Site Reliability Engineering (SRE) Group Leader
About The Position
Coralogix is a modern, full-stack observability platform transforming how businesses process and understand their data. Our unique architecture powers in-stream analytics without reliance on expensive indexing or hot storage. We specialize in comprehensive monitoring of logs, metrics, trace and security events with features such as APM, RUM, SIEM, Kubernetes monitoring and more, all enhancing operational efficiency and reducing observability spend by up to 70%.
We are seeking a Site Reliability Engineering (SRE) Group Leader to join our fast-paced and dynamic environment. As the Site Reliability Engineering (SRE) Group Leader, you will be at the forefront of ensuring the availability, stability, and performance of Coralogix's production platform. You will lead three specialized teams focusing on production availability and stability, observability, and production insights, while maintaining 99.9% uptime and ensuring immediate response to production issues.This role requires deep expertise in cloud technologies, Kubernetes, and the observability ecosystem. You'll work collaboratively across teams, setting objectives, defining metrics, and driving measurable improvements in platform reliability.
Key Responsibilities
- Production Reliability: Ensure the platform achieves and maintains 99.9% uptime by implementing robust SRE practices.
- Incident Response: Oversee immediate response to any production issues, ensuring timely resolution and minimizing downtime.
- Strategic Leadership: Lead and mentor three teams specializing in production availability, observability, and production insights, fostering a culture of accountability and collaboration.

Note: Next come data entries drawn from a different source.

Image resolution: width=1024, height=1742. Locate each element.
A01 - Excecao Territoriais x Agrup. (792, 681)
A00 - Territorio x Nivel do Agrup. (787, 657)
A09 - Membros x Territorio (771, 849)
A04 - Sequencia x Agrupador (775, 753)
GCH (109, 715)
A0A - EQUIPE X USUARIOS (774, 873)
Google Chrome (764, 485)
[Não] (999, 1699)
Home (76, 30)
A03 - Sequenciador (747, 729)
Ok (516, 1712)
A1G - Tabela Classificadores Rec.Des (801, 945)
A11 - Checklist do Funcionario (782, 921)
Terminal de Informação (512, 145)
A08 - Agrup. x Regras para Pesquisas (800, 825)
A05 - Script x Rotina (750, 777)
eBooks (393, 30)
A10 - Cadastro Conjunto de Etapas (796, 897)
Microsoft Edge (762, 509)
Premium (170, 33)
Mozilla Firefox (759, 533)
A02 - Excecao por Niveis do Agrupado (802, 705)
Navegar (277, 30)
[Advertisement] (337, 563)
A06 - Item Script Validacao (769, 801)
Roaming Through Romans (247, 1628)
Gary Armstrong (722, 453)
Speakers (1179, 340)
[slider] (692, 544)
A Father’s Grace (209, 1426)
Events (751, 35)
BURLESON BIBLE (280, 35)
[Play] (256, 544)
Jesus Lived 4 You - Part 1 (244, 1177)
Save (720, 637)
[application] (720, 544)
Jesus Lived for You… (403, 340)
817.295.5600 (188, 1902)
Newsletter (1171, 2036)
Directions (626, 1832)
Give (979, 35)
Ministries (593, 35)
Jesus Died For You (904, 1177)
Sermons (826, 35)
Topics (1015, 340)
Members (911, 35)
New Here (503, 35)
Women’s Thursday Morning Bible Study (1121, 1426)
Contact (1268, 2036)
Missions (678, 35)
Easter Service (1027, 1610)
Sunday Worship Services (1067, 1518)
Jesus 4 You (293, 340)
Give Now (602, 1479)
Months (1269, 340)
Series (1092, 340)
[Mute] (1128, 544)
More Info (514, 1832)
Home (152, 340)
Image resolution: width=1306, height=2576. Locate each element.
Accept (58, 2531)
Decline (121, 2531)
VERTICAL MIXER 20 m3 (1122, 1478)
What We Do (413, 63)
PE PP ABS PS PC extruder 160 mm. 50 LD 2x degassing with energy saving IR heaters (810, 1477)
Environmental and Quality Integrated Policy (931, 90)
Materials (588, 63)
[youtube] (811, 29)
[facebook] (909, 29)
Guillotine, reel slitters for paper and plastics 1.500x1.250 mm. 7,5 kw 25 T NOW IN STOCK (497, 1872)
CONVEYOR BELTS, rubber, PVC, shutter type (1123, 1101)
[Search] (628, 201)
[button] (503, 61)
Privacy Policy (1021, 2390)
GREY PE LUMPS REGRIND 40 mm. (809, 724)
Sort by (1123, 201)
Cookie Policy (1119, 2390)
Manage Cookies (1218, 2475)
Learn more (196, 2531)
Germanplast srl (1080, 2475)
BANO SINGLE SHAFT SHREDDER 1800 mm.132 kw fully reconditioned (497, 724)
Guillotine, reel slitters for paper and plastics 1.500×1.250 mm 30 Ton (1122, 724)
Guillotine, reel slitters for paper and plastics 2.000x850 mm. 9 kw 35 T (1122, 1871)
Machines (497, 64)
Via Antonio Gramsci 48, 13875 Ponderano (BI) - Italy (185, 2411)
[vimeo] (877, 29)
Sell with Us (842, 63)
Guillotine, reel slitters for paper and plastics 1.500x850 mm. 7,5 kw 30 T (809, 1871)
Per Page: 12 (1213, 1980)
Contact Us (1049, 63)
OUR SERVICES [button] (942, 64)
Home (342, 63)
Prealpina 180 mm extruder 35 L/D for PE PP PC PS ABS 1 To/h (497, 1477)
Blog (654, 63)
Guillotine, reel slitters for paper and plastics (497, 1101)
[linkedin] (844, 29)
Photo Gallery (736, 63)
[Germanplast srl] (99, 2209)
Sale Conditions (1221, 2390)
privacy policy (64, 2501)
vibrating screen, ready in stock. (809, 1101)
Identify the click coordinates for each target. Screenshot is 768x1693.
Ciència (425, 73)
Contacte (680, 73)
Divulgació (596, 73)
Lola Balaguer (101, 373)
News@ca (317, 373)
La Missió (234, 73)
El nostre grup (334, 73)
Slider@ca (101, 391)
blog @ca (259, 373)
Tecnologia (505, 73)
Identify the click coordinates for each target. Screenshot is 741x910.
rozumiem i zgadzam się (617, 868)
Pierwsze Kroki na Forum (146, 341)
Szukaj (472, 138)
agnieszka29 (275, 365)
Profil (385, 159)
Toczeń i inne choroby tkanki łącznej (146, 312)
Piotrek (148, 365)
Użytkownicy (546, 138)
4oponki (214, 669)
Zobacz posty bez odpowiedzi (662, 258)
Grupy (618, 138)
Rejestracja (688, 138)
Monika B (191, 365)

- Cloud and Kubernetes Expertise: Drive optimization and reliability improvements using cloud technologies, Kubernetes, and Kubernetes operators.
- Observability Leadership: Develop and enhance observability solutions, ensuring comprehensive monitoring, alerting, and actionable insights across production systems.
- Data-Driven Decision-Making: Leverage production insights and metrics to drive system optimization and improvements.
- Cross-Team Collaboration: Partner with engineering, product, and support teams to align on priorities, objectives, and deliverables for production excellence.
Requirements
- Production Focus: Extensive experience managing large-scale production systems with a focus on maintaining high availability (≥99.9%).
- Incident Management Expertise: Proven ability to manage incident response processes and ensure rapid resolution of production issues.
- Observability Knowledge: Strong understanding of observability tools like Prometheus, Grafana, OpenTelemetry, and the broader observability ecosystem.
- Leadership Skills: Proven ability to manage and scale engineering teams, with experience leading multiple teams or groups.
- OKR Experience: Ability to define objectives, measure performance, and drive results through OKR frameworks.
- Problem-Solving Skills: Demonstrated expertise in troubleshooting and optimizing distributed systems and cloud environments.
- Collaboration Skills: Strong ability to work across teams and departments, aligning technical efforts with organizational goals.
Preferred Qualifications:
- Experience in companies within the observability domain (e.g., Datadog, New Relic, Sumologic).
- Familiarity with incident management tools (PagerDuty, OpsGenie, etc.) and chaos engineering practices.
- Background in designing and implementing SLOs for production systems.
- Experience optimizing systems for high-throughput and low-latency workloads.
Cultural Fit
We’re seeking candidates who are hungry, humble, and smart. Coralogix fosters a culture of innovation and continuous learning, where team members are encouraged to challenge the status quo and contribute to our shared mission. If you thrive in dynamic environments and are eager to shape the future of observability solutions, we’d love to hear from you.
Coralogix is an equal opportunity employer and encourages applicants from all backgrounds to apply.